_Your assignment_: In this exercise, return only the lines that run from the line with "Стрелялки и Шутеры" to the end of the entries below, both included. Pictures are not copied.

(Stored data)
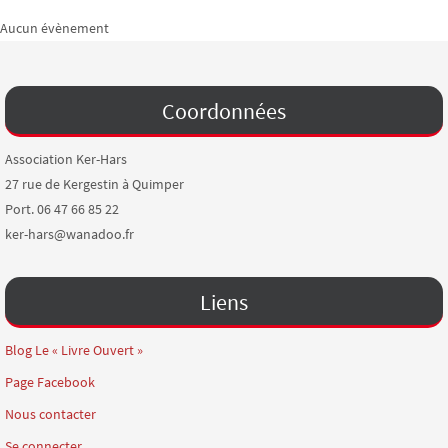
Aucun évènement
Coordonnées
Association Ker-Hars
27 rue de Kergestin à Quimper
Port. 06 47 66 85 22
ker-hars@wanadoo.fr
Liens
Blog Le « Livre Ouvert »
Page Facebook
Nous contacter
Se connecter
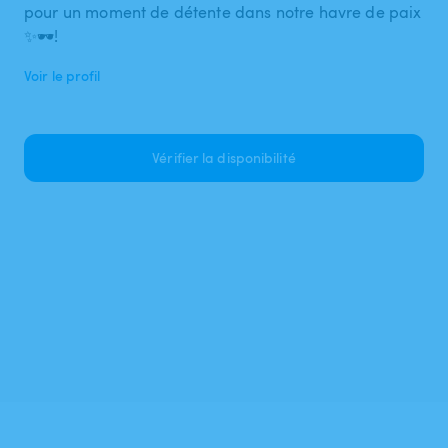
pour un moment de détente dans notre havre de paix
✨🕶️!
Voir le profil
Vérifier la disponibilité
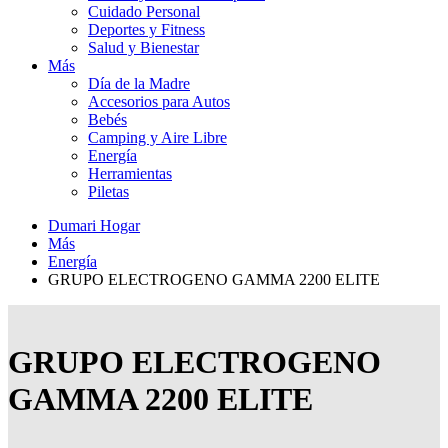
Cuidado Personal
Deportes y Fitness
Salud y Bienestar
Más
Día de la Madre
Accesorios para Autos
Bebés
Camping y Aire Libre
Energía
Herramientas
Piletas
Dumari Hogar
Más
Energía
GRUPO ELECTROGENO GAMMA 2200 ELITE
GRUPO ELECTROGENO
GAMMA 2200 ELITE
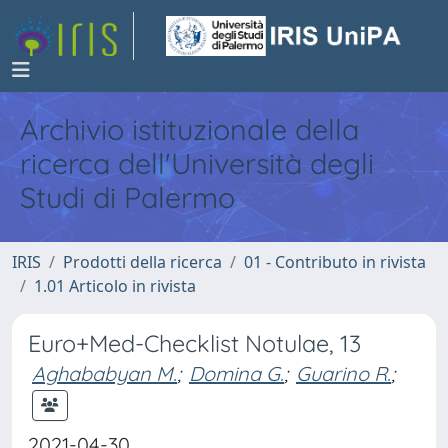
Archivio istituzionale della
ricerca dell'Università degli
Studi di Palermo
IRIS
Prodotti della ricerca
01 - Contributo in rivista
1.01 Articolo in rivista
Euro+Med-Checklist Notulae, 13
Aghababyan M.
;
Domina G.
;
Guarino R.
;
2021-04-30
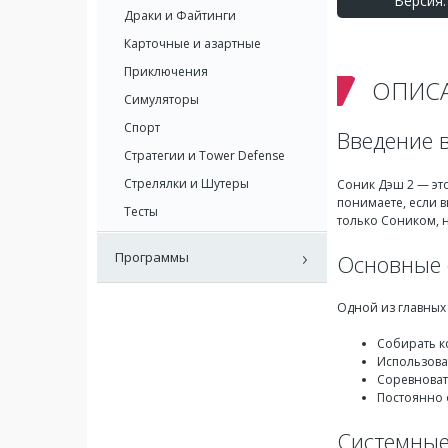
Версия: 
Драки и Файтинги
Карточные и азартные
Приключения
ОПИС
Симуляторы
Спорт
Введение в
Стратегии и Tower Defense
Стрелялки и Шутеры
Соник Дэш 2 — эт
понимаете, если в
Тесты
только Соником, 
Программы
Основные 
Одной из главных
Собирать к
Использова
Соревноват
Постоянно 
Системные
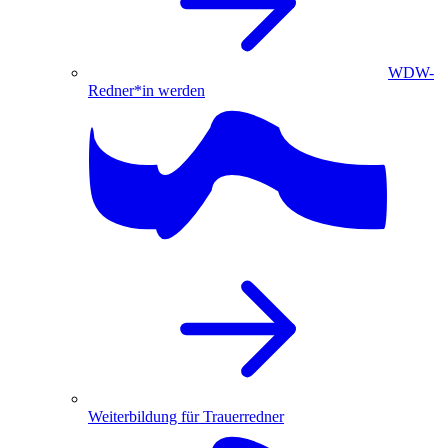
WDW-
Redner*in werden
Weiterbildung für Trauerredner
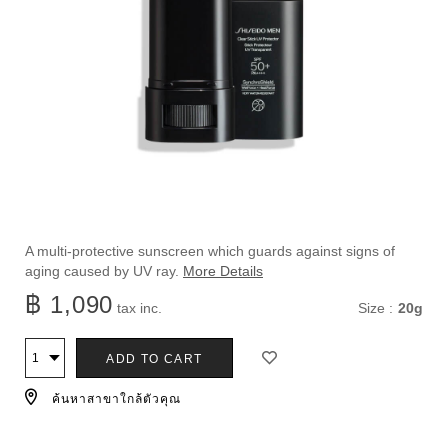
ราย
https://www.shiseido.co.th/th/shiseido-
ลำดับ
A multi-protective sunscreen which guards against signs of
men-
สินค้า
aging caused by UV ray.
More Details
ละเอียด
clear-
1011715530
฿ 1,090
แบบ
tax inc.
Size :
20g
stick-
uv-
อื่น
ตัว
สินค้า
protector-
ADD TO CART
จำนวน
ๆ
1011715530.html
เลือก
ค้นหาสาขาใกล้ตัวคุณ
การ
ใส่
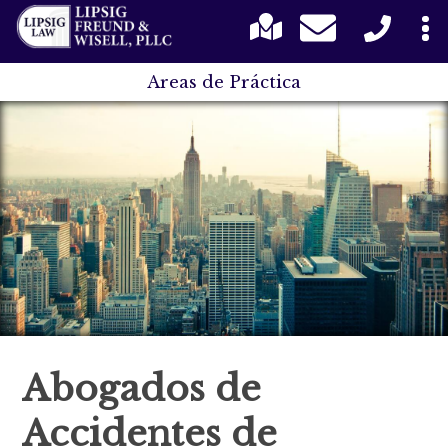
Areas de Práctica
Abogados de
Accidentes de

_Solution for this exercise_:
Стрелялки и Шутеры
Соник Дэш 2 — эт
понимаете, если в
Тесты
только Соником, 
Программы
Основные 
Одной из главных
Собирать к
Использова
Соревноват
Постоянно 
Системные
WDW-
Redner*in werden
Weiterbildung für Trauerredner
ราย
https://www.shiseido.co.th/th/shiseido-
ลำดับ
A multi-protective sunscreen which guards against signs of
men-
สินค้า
aging caused by UV ray.
More Details
ละเอียด
clear-
1011715530
฿ 1,090
แบบ
tax inc.
Size :
20g
stick-
uv-
อื่น
ตัว
สินค้า
protector-
ADD TO CART
จำนวน
ๆ
1011715530.html
เลือก
ค้นหาสาขาใกล้ตัวคุณ
การ
ใส่
Areas de Práctica
Abogados de
Accidentes de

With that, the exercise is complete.